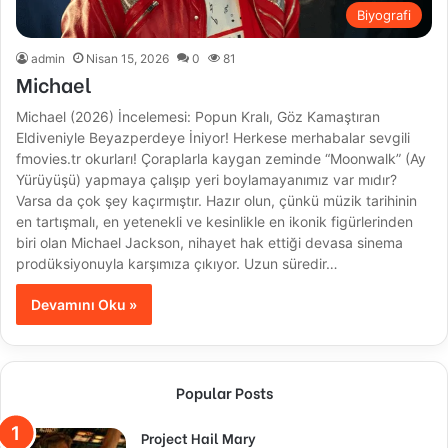
Biyografi
admin
Nisan 15, 2026
0
81
Michael
Michael (2026) İncelemesi: Popun Kralı, Göz Kamaştıran
Eldiveniyle Beyazperdeye İniyor! Herkese merhabalar sevgili
fmovies.tr okurları! Çoraplarla kaygan zeminde “Moonwalk” (Ay
Yürüyüşü) yapmaya çalışıp yeri boylamayanımız var mıdır?
Varsa da çok şey kaçırmıştır. Hazır olun, çünkü müzik tarihinin
en tartışmalı, en yetenekli ve kesinlikle en ikonik figürlerinden
biri olan Michael Jackson, nihayet hak ettiği devasa sinema
prodüksiyonuyla karşımıza çıkıyor. Uzun süredir…
Devamını Oku »
Popular Posts
Project Hail Mary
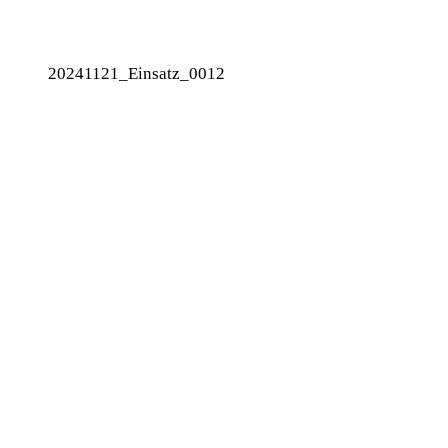
20241121_Einsatz_0012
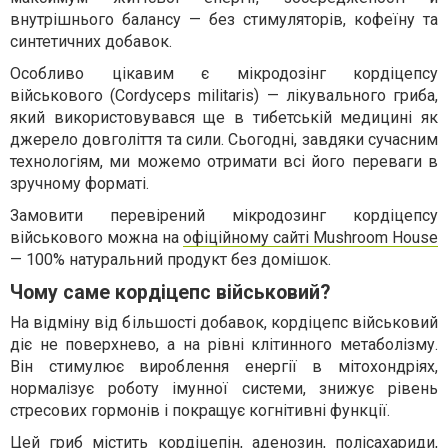
внутрішнього балансу — без стимуляторів, кофеїну та
синтетичних добавок.
Особливо цікавим є мікродозінг кордіцепсу
військового (Cordyceps militaris) — лікувального гриба,
який використовувався ще в тибетській медицині як
джерело довголіття та сили. Сьогодні, завдяки сучасним
технологіям, ми можемо отримати всі його переваги в
зручному форматі.
Замовити перевірений мікродозинг кордіцепсу
військового можна на
офіційному сайті Mushroom House
— 100% натуральний продукт без домішок.
Чому саме кордіцепс військовий?
На відміну від більшості добавок, кордіцепс військовий
діє не поверхнево, а на рівні клітинного метаболізму.
Він стимулює вироблення енергії в мітохондріях,
нормалізує роботу імунної системи, знижує рівень
стресових гормонів і покращує когнітивні функції.
Цей гриб містить кордіцепін, аденозин, полісахариди,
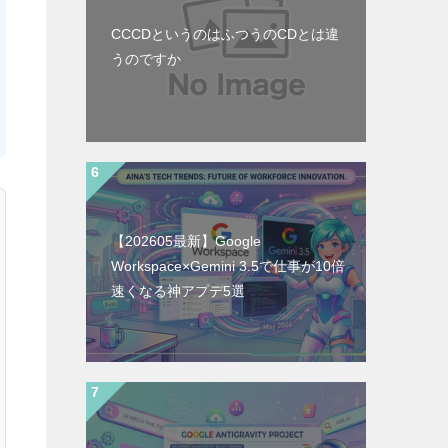
CCCDというのはふつうのCDとは違
うのですか
【202605最新】Google
Workspace×Gemini 3.5で仕事が10倍
速くなる神アプデ5選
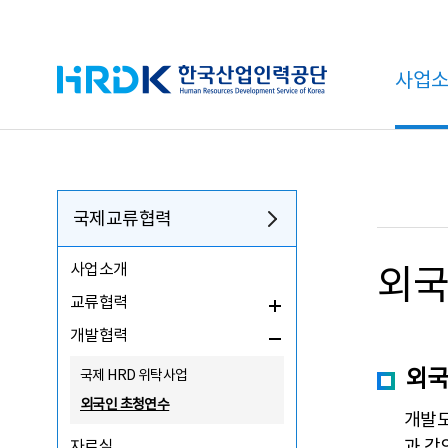
HRDK 한국산업인력공단
사업
국제교류협력
사업소개
외국
교류협력
개발협력
외국
국제 HRD 위탁사업
외국인 초청연수
개발도
과 강
자료실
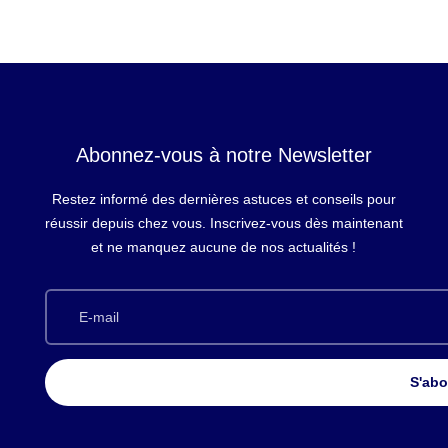
Abonnez-vous à notre Newsletter
Restez informé des dernières astuces et conseils pour
réussir depuis chez vous. Inscrivez-vous dès maintenant
et ne manquez aucune de nos actualités !
S'ab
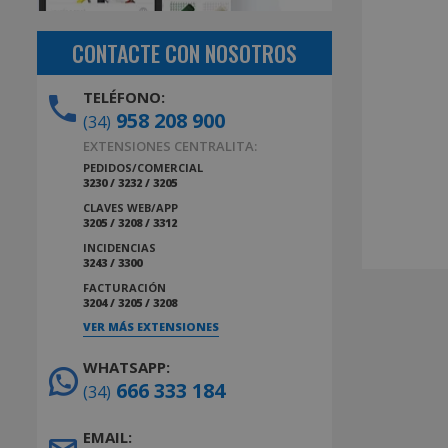
CONTACTE CON NOSOTROS
TELÉFONO:
958 208 900
(34)
EXTENSIONES CENTRALITA:
PEDIDOS/COMERCIAL
3230 / 3232 / 3205
CLAVES WEB/APP
3205 / 3208 / 3312
INCIDENCIAS
3243 / 3300
FACTURACIÓN
3204 / 3205 / 3208
VER MÁS EXTENSIONES
WHATSAPP:
666 333 184
(34)
EMAIL:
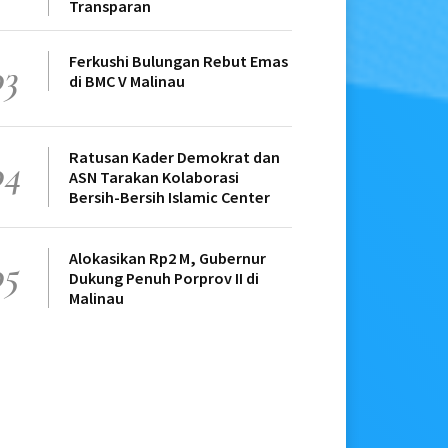
Transparan
Ferkushi Bulungan Rebut Emas
03
di BMC V Malinau
Ratusan Kader Demokrat dan
04
ASN Tarakan Kolaborasi
Bersih-Bersih Islamic Center
Alokasikan Rp2 M, Gubernur
05
Dukung Penuh Porprov II di
Malinau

Problem requirements → What lines in the entries above include the string "добавок"? Return each one.

Reply →
синтетичних добавок.
На відміну від більшості добавок, кордіцепс військовий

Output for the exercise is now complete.